Module for Ab Initio Structure Evolution (MAISE) features
* neural network-based description of interatomic interactions
* evolutionary optimization
* structure analysis
1. General info
2. Download and Installation
3. Input
4. Examples
5. Setup input tag description
MAISE has been developed by
Alexey Kolmogorov [email protected]
Samad Hajinazar [email protected]
Ernesto Sandoval [email protected]
Current version 2.9 works on Linux platforms and combines 3 modules for modeling, optimizing, and analyzing atomic structures.
1 The neural network (NN) module builds, tests, and uses NN models to describe interatomic interactions with near-ab initio accuracy at a low computational cost compared to density functional theory calculations.
With the primary goal of using NN models to accelerate structure search, the main function of the module is to relax given structures. To simplify the NN application and comparison, we closely matched the input and output file formats with those used in the VASP software. Previously parameterized NN models available in the 'models/' directory have been generated and extensively tested for crystalline and/or nanostructured materials. First practical applications of NNs include the prediction of new synthesizable Mg-Ca and M-Sn alloys [1-3] as well as identification of more stable Cu-Pd-Ag and Au nanoparticles [4,5].
Users can create their own NN models with MAISE which are typically trained on density functional theory (DFT) total energy and atomic force data for relatively small structures.
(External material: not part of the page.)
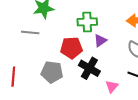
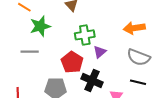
red pentagon: (71, 48) -> (72, 62), turned -30

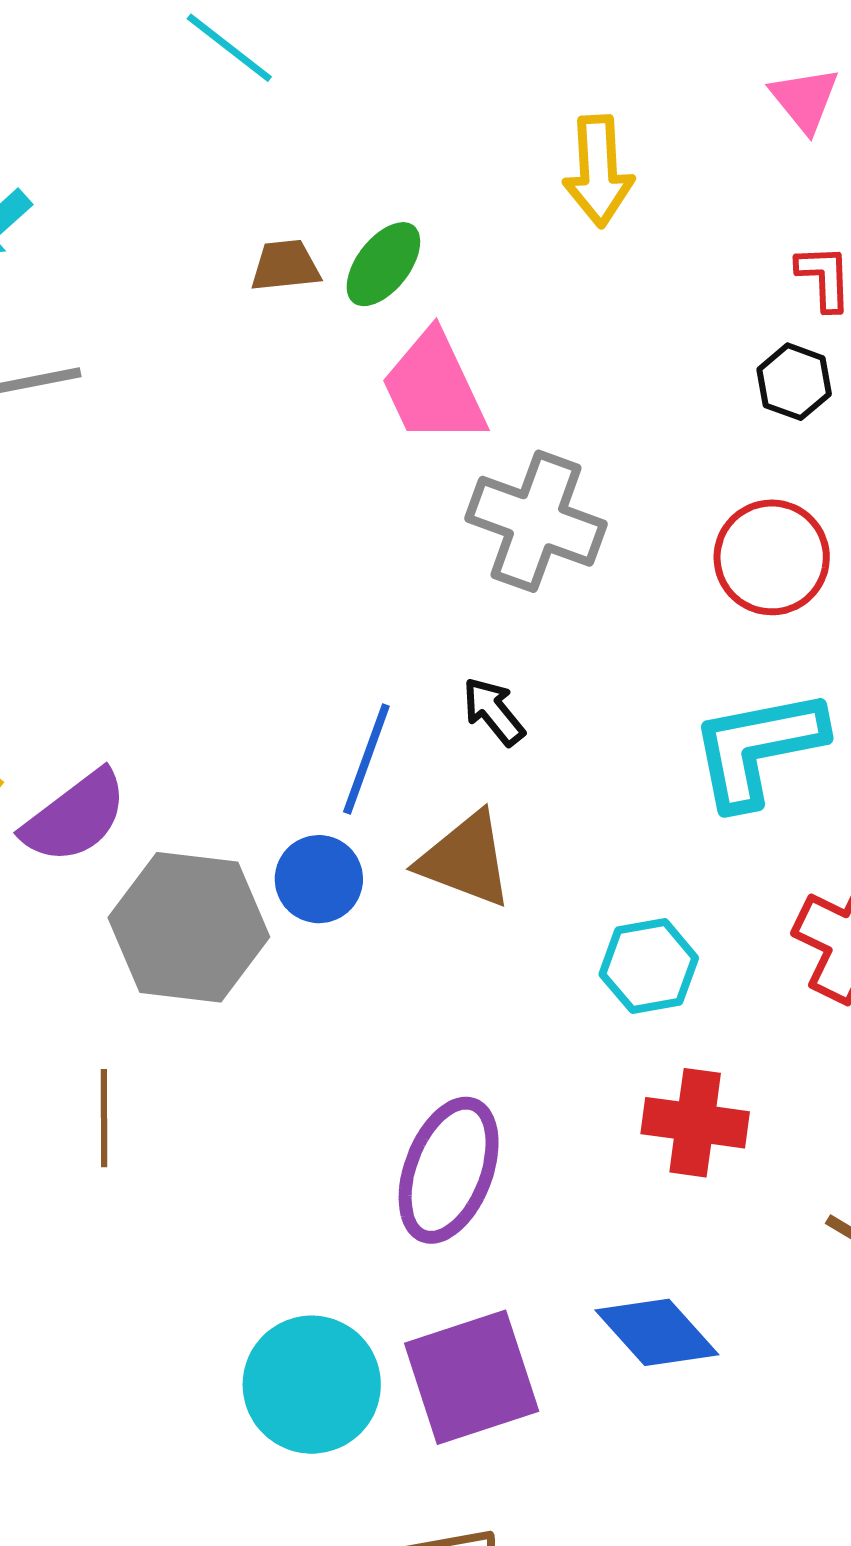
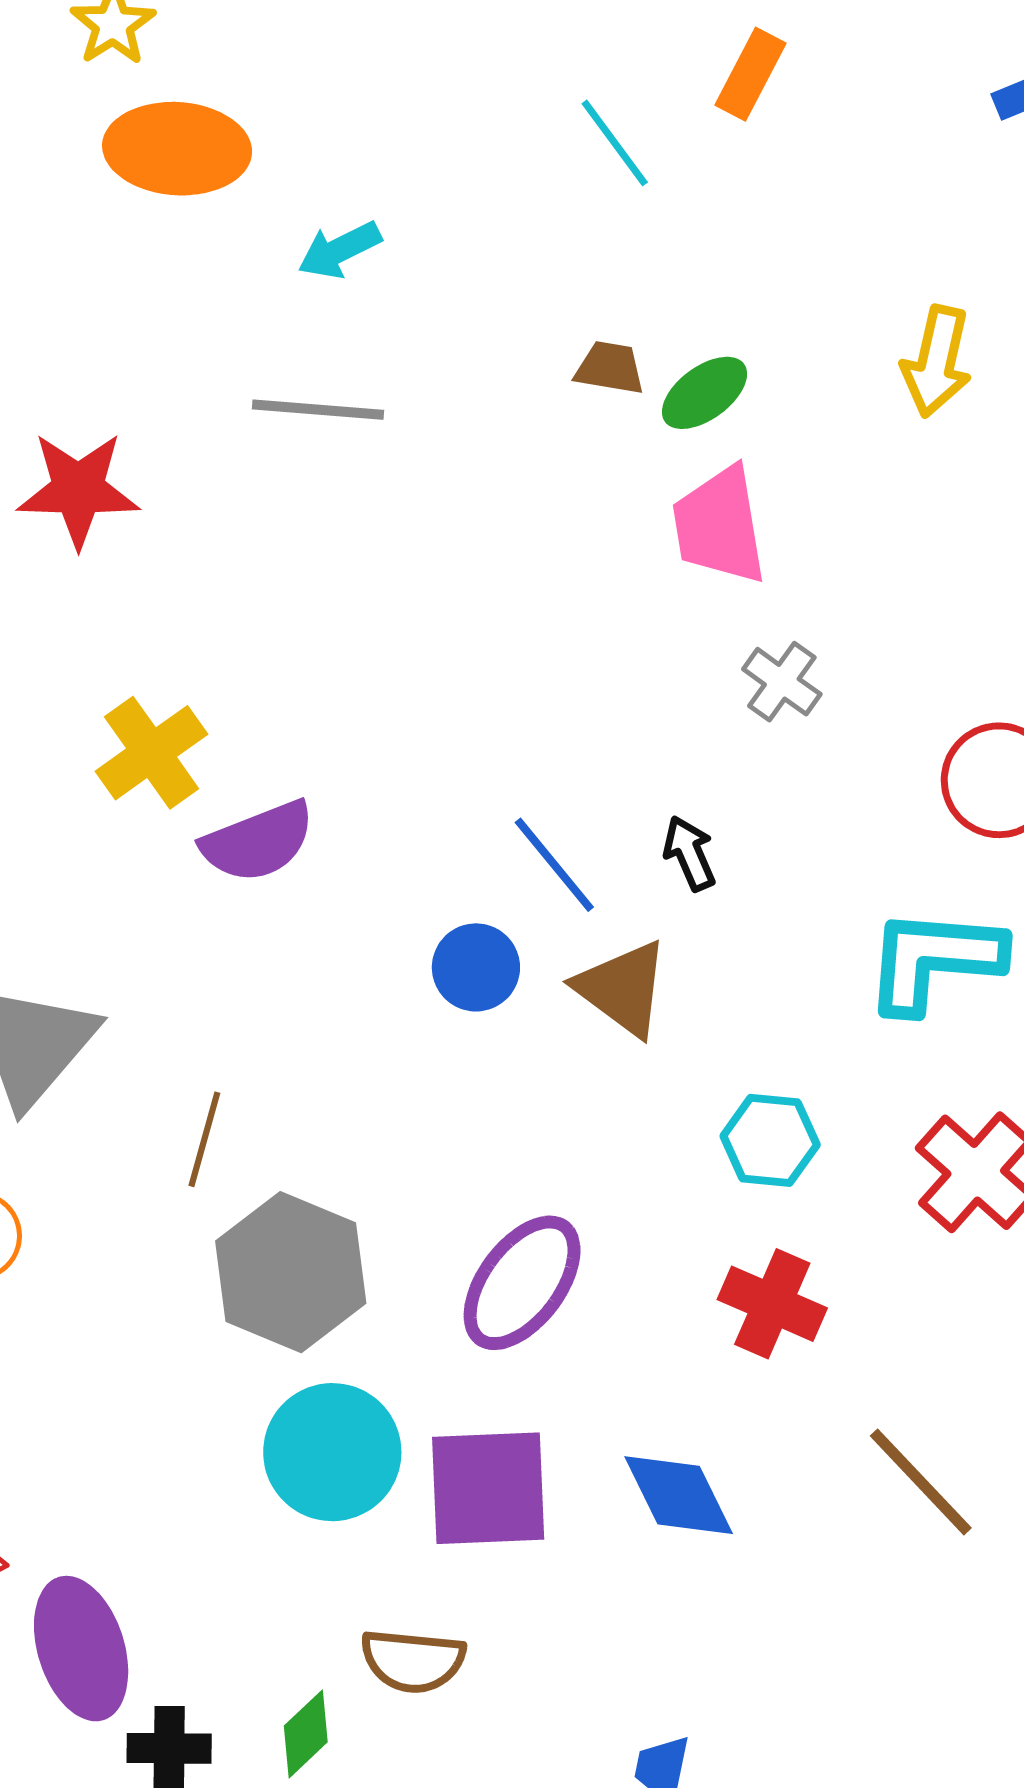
gray cross: (536, 521) -> (782, 682), size x0.6
blue line: (366, 759) -> (554, 865), turned -75
gray hexagon: (189, 927) -> (291, 1272), moved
The generation of relevant and diverse configurations is done separately with an 'evolutionary sampling' protocol detailed in our published work [6]. The code introduces a unique feature, 'stratified training', of how to build robust NNs for chemical systems with several elements [6]. NN models are developed in a hierarchical fashion, first for elements, then for binaries, and so on, which enables generation of reusable libraries for extended blocks in the periodic table.
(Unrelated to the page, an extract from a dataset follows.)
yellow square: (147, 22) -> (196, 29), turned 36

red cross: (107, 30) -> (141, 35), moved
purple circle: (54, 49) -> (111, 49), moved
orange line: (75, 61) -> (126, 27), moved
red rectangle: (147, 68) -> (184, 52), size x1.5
2 The implemented evolutionary algorithm (EA) enables an efficient identification of ground state configurations at a given chemical composition. Our studies have shown that the EA is particularly advantageous in dealing with large structures when no experimental structural input is available [7,8].
The searches can be performed for 3D bulk crystals, 2D films, and 0D nanoparticles. Population of structures can be generated either randomly or predefined based on prior information. Essential operations are 'crossover', when a new configuration is created based on two parent structures in the previous generation, and 'mutation', when a parent structure is randomly distorted. For 0D nanoparticles we have introduced a multitribe evolutionary algorithm that allows an efficient simultaneous optimization of clusters in a specified size range [4].
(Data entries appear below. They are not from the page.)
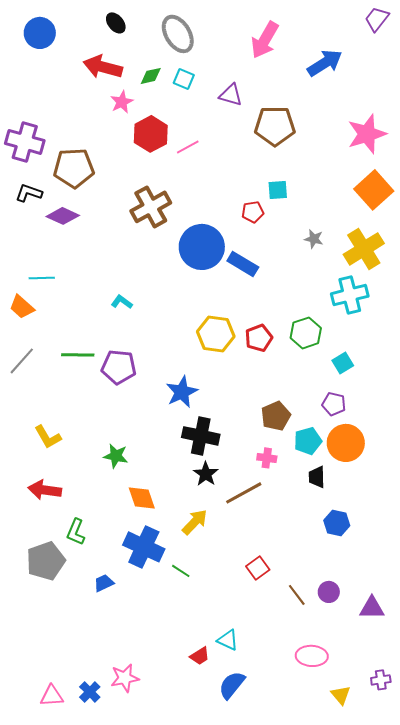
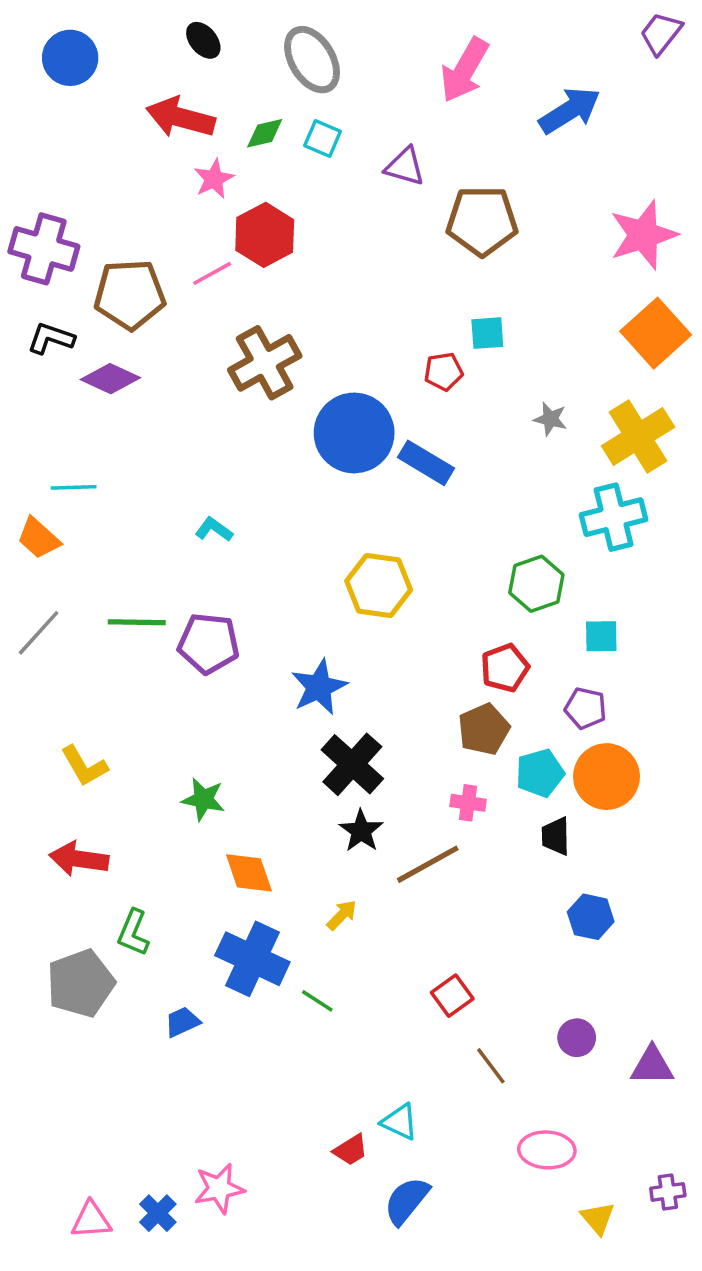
pink line: (188, 147) -> (212, 273), moved
red pentagon: (259, 338) -> (505, 668), moved
cyan square: (343, 363) -> (601, 636), turned 30
black cross: (201, 436) -> (352, 764), turned 30
yellow arrow: (195, 522) -> (342, 915), size x0.7
brown line: (297, 595) -> (491, 1066), moved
3 The analysis functions include the comparison of structures based on
the radial distribution function (RDF), the determination of the space
group and the Wyckoff positions with an external SPGLIB package,
etc. In particular, the RDF-based structure dot product is essential
for eliminating duplicate structures in EA searches and selecting
different configurations in the pool of found low-energy structures.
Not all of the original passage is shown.